BRIEF: Please restate, word for word, the lines below that begin at the one with "Uitvaart Media" and end at the one with "指定されたデータはみつかりません。". Leave out all other lines.

......

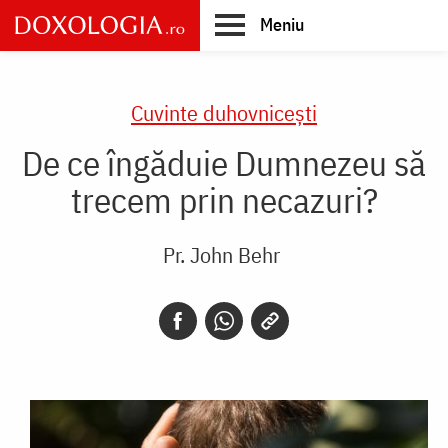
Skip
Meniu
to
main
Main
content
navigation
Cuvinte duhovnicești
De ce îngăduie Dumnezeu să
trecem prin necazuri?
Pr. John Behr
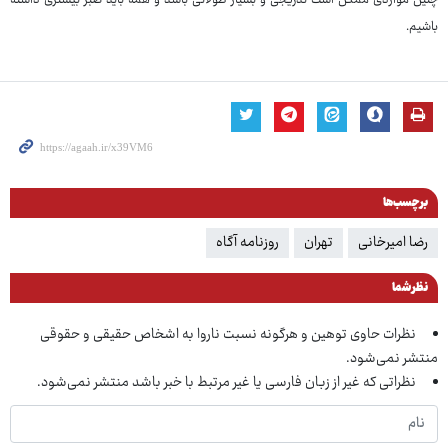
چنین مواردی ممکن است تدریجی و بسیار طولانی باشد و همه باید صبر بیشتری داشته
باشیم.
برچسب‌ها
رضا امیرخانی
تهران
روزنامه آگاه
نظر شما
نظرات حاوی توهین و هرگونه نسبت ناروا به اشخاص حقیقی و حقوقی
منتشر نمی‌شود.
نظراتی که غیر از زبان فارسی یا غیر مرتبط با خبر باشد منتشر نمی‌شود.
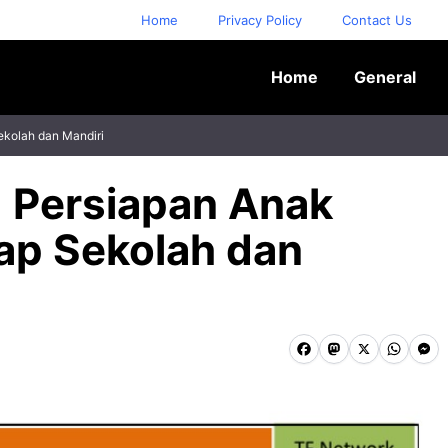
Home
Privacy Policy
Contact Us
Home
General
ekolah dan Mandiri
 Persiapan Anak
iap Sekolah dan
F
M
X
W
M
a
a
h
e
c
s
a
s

......

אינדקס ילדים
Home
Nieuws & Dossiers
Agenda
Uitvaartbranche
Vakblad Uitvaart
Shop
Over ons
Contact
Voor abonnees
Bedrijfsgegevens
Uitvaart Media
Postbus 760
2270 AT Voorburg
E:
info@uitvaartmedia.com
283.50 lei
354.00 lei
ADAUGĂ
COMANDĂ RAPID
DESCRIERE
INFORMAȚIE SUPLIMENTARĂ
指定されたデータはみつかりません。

......

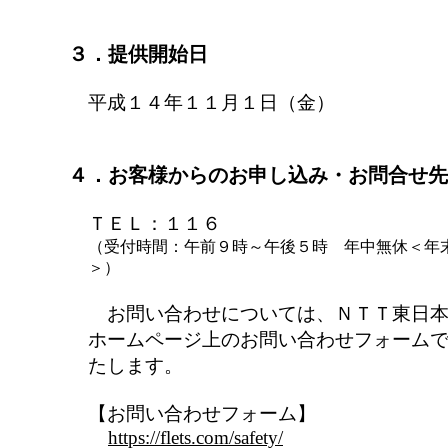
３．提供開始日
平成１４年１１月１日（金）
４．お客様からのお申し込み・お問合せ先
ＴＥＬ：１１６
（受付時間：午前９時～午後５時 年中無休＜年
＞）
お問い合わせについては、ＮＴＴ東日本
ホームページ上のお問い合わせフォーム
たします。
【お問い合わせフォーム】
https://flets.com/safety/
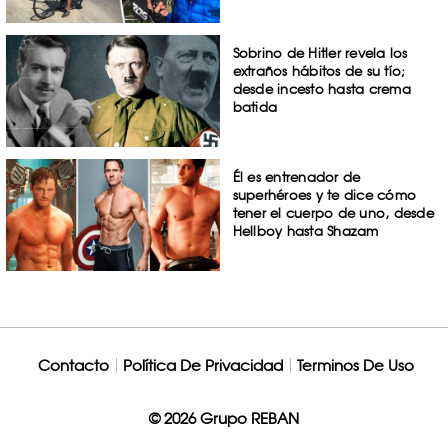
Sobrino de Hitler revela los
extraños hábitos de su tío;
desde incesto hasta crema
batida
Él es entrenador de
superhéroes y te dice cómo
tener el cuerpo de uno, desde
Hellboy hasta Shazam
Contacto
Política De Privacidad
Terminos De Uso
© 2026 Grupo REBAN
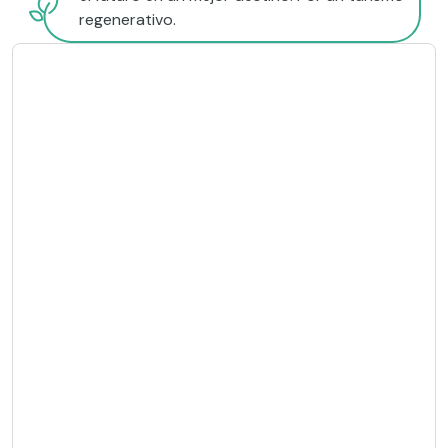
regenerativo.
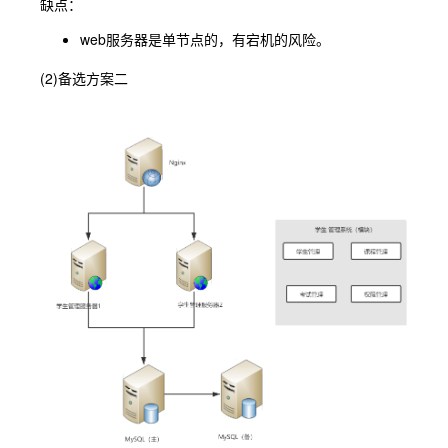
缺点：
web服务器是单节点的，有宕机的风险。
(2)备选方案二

......

SOLUTION TO THE PROBLEM:
Uitvaart Media
Postbus 760
2270 AT Voorburg
E:
info@uitvaartmedia.com
283.50 lei
354.00 lei
ADAUGĂ
COMANDĂ RAPID
DESCRIERE
INFORMAȚIE SUPLIMENTARĂ
指定されたデータはみつかりません。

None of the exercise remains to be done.